American Realty Investors, Inc. (NYSE:ARL), a Dallas-based real estate investment company, reported a net loss applicable to common shares of ($46.3) million or ($4.13) per diluted earnings per share, for the nine months ended September 30, 2009, as compared to a net income applicable to common shares of $38.3 million or $3.64 per diluted earnings per share for the same period ended 2008.

In addition, the Company reported a net loss applicable to common shares of ($10.2) million or ($.92) per diluted earnings per share, as compared to a net loss applicable to common shares of ($8.5) million or ($.80) per diluted earnings per share for the three months ended September 30, 2009, as for the same period ended 2008.

Comparison of the three months ended September 30, 2009 as compared to the same period ended 2008

Property operating expenses decreased by $2.1 million as compared to prior year period which by segment is a decrease in the apartment portfolios of $0.3 million, commercial portfolio of $1.2 million, hotel portfolio of $0.5 million and land and other portfolio of $0.1 million. Within the apartment portfolio, decreases came from same properties, which decreased $0.7 million, and developed properties increased by $0.4 million. Within the commercial properties, the same properties decreased $2.4 million and the acquired properties increased $1.2 million.

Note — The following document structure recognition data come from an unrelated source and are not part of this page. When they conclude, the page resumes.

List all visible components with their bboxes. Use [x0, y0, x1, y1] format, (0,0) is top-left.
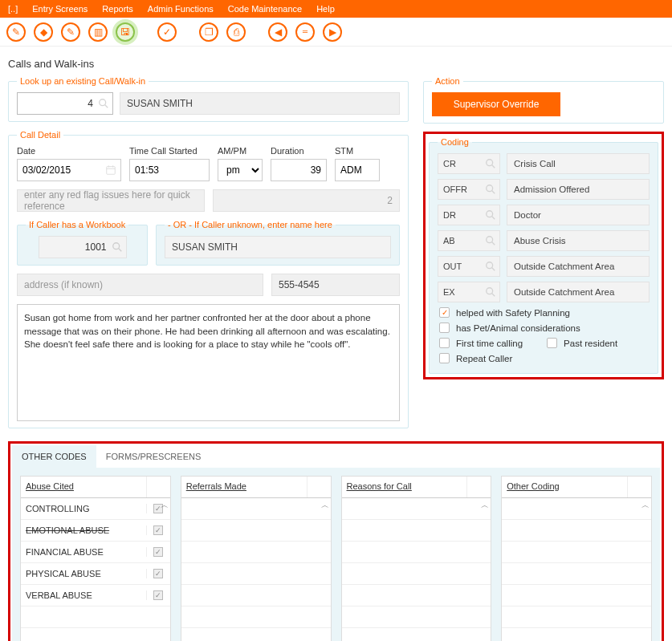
checkbox-label: Repeat Caller — [456, 354, 512, 363]
column-header[interactable]: Other Coding — [502, 477, 627, 497]
table-row[interactable]: FINANCIAL ABUSE — [21, 542, 170, 563]
table-row[interactable] — [181, 520, 331, 542]
column-header[interactable]: Referrals Made — [181, 477, 307, 497]
menu-item[interactable]: Code Maintenance — [228, 4, 302, 14]
coding-code-input[interactable]: OFFR — [438, 179, 500, 200]
save-icon[interactable]: 🖫 — [116, 22, 135, 42]
scroll-up-icon[interactable]: ︿ — [641, 500, 650, 511]
table-row[interactable] — [181, 498, 331, 520]
table-row[interactable]: VERBAL ABUSE — [21, 585, 170, 607]
scroll-up-icon[interactable]: ︿ — [481, 500, 489, 511]
checkbox[interactable] — [439, 323, 450, 333]
redflag-input[interactable]: enter any red flag issues here for quick… — [17, 189, 205, 212]
column-header[interactable]: Reasons for Call — [342, 477, 467, 497]
equals-icon[interactable]: ＝ — [295, 22, 315, 42]
row-checkbox[interactable] — [153, 590, 163, 600]
menu-item[interactable]: Reports — [102, 4, 133, 14]
coding-code-input[interactable]: DR — [438, 205, 500, 225]
table-row[interactable] — [342, 498, 491, 520]
print-icon[interactable]: ⎙ — [226, 22, 246, 42]
ampm-label: AM/PM — [218, 146, 263, 156]
column-header-blank — [146, 477, 170, 497]
search-icon[interactable] — [485, 184, 496, 195]
table-row[interactable] — [502, 607, 651, 628]
calendar-icon[interactable] — [105, 164, 116, 176]
row-checkbox[interactable] — [153, 525, 163, 535]
coding-code-input[interactable]: EX — [438, 282, 500, 302]
check-icon[interactable]: ✓ — [157, 22, 177, 42]
scroll-up-icon[interactable]: ︿ — [161, 500, 169, 511]
table-row[interactable] — [342, 628, 491, 641]
checkbox[interactable] — [439, 338, 450, 348]
table-row[interactable] — [181, 585, 331, 607]
toolbar: ✎ ◆ ✎ ▥ 🖫 ✓ ❐ ⎙ ◀ ＝ ▶ — [0, 18, 672, 47]
table-row[interactable] — [502, 498, 651, 520]
prev-icon[interactable]: ◀ — [268, 22, 287, 42]
search-icon[interactable] — [98, 98, 109, 109]
search-icon[interactable] — [485, 261, 496, 272]
table-row[interactable] — [502, 542, 651, 563]
checkbox[interactable] — [547, 338, 557, 348]
tabs-highlight-frame: OTHER CODES FORMS/PRESCREENS Abuse Cited… — [8, 441, 664, 641]
menu-item[interactable]: Entry Screens — [32, 4, 88, 14]
table-row[interactable] — [502, 520, 651, 542]
table-row[interactable] — [21, 607, 170, 628]
table-row[interactable] — [342, 607, 491, 628]
table-row[interactable] — [181, 607, 331, 628]
ampm-select[interactable]: pm — [218, 159, 263, 181]
lookup-id-input[interactable]: 4 — [17, 92, 113, 115]
coding-code-input[interactable]: AB — [438, 230, 500, 251]
table-row[interactable] — [181, 542, 331, 563]
table-row[interactable] — [21, 628, 170, 641]
menu-bar: [..] Entry Screens Reports Admin Functio… — [0, 0, 672, 18]
scroll-up-icon[interactable]: ︿ — [321, 500, 329, 511]
next-icon[interactable]: ▶ — [323, 22, 342, 42]
supervisor-override-button[interactable]: Supervisor Override — [432, 92, 560, 116]
unknown-name-input[interactable]: SUSAN SMITH — [165, 236, 391, 258]
duration-input[interactable] — [271, 159, 327, 181]
table-row[interactable] — [342, 542, 491, 563]
search-icon[interactable] — [485, 158, 496, 169]
checkbox[interactable] — [439, 353, 450, 363]
copy-icon[interactable]: ❐ — [199, 22, 218, 42]
call-detail-fieldset: Call Detail Date Time Call Started AM/PM… — [8, 130, 409, 428]
table-cell-label: FINANCIAL ABUSE — [21, 547, 146, 557]
phone-input[interactable]: 555-4545 — [271, 274, 400, 296]
search-icon[interactable] — [112, 241, 123, 253]
coding-code-input[interactable]: OUT — [438, 256, 500, 277]
menu-item[interactable]: [..] — [8, 4, 18, 14]
table-row[interactable] — [342, 563, 491, 585]
notes-textarea[interactable]: Susan got home from work and her partner… — [17, 304, 400, 421]
stm-input[interactable] — [335, 159, 380, 181]
tab-other-codes[interactable]: OTHER CODES — [12, 445, 96, 468]
table-row[interactable] — [342, 520, 491, 542]
menu-item[interactable]: Help — [316, 4, 335, 14]
table-row[interactable] — [181, 563, 331, 585]
edit-icon[interactable]: ✎ — [61, 22, 80, 42]
list-icon[interactable]: ▥ — [88, 22, 108, 42]
row-checkbox[interactable] — [153, 547, 163, 557]
table-row[interactable]: CONTROLLING — [21, 498, 170, 520]
table-row[interactable] — [502, 628, 651, 641]
time-input[interactable] — [129, 159, 210, 181]
search-icon[interactable] — [485, 209, 496, 221]
row-checkbox[interactable] — [153, 569, 163, 578]
checkbox[interactable] — [439, 307, 450, 318]
coding-code-text: Outside Catchment Area — [507, 282, 650, 302]
table-row[interactable] — [502, 563, 651, 585]
workbook-input[interactable]: 1001 — [39, 236, 127, 258]
table-row[interactable] — [181, 628, 331, 641]
search-icon[interactable] — [485, 286, 496, 298]
table-row[interactable] — [502, 585, 651, 607]
table-row[interactable]: EMOTIONAL ABUSE — [21, 520, 170, 542]
table-row[interactable]: PHYSICAL ABUSE — [21, 563, 170, 585]
tag-icon[interactable]: ◆ — [34, 22, 53, 42]
menu-item[interactable]: Admin Functions — [148, 4, 214, 14]
search-icon[interactable] — [485, 235, 496, 246]
table-row[interactable] — [342, 585, 491, 607]
coding-code-input[interactable]: CR — [438, 153, 500, 174]
address-input[interactable]: address (if known) — [17, 274, 263, 296]
tab-forms-prescreens[interactable]: FORMS/PRESCREENS — [96, 445, 211, 468]
new-icon[interactable]: ✎ — [6, 22, 26, 42]
column-header[interactable]: Abuse Cited — [21, 477, 146, 497]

Other income decreased $2.5 million as compared to the prior year period. The majority of the decrease is from the gains on our disposition of our investment in the Korean REIT in 2009.

Earnings from unconsolidated subsidiaries increased $2.8 million as compared to the prior year period. The increase is attributable to the lack of activity within the entities. In the prior year period, these entities had large non-recurring gains from the sale of properties.

Discontinued operations for the three months ended September 30, 2009, relates to four properties sold, a shopping center and office building held for sale. The gains from the sales are included in the 2009 discontinued operations. In addition, we recognized the deferred gain on the sale of a building sold 2002 and the deferred gain from collection of two note receivables in accordance with the requirements per SFAS No. 66. The discontinued operations for 2008 relates to 31 income producing properties of which 27 were sold in 2008 consisting of 20 apartments, three commercial buildings, four hotels. There were three apartments and one commercial property sold, and an office building and a shopping center held for sale during 2009.

Comparison of the nine months ended September 30, 2009 as compared to the same period ended 2008

Rental and other property revenues increased by $5.8 million as compared to the prior year period which by segment was an increase in the apartment portfolio of $9.5 million and an increase in the commercial portfolio of $2.1 million, offset by a decrease in the hotel portfolio of $3.5 million, a decrease in the land portfolio of $1.6 million and a decrease in the other portfolio of $0.7 million. Within the apartment portfolio, the increase was attributable to a $10.8 million from developed properties in the lease up phase and $0.9 million from newly acquired properties, offset by a $2.2 million decrease in the same property portfolio. Within the commercial portfolio, the increase was attributable to a $3.3 million increase from newly acquired properties and a $1.2 million decrease from the same properties.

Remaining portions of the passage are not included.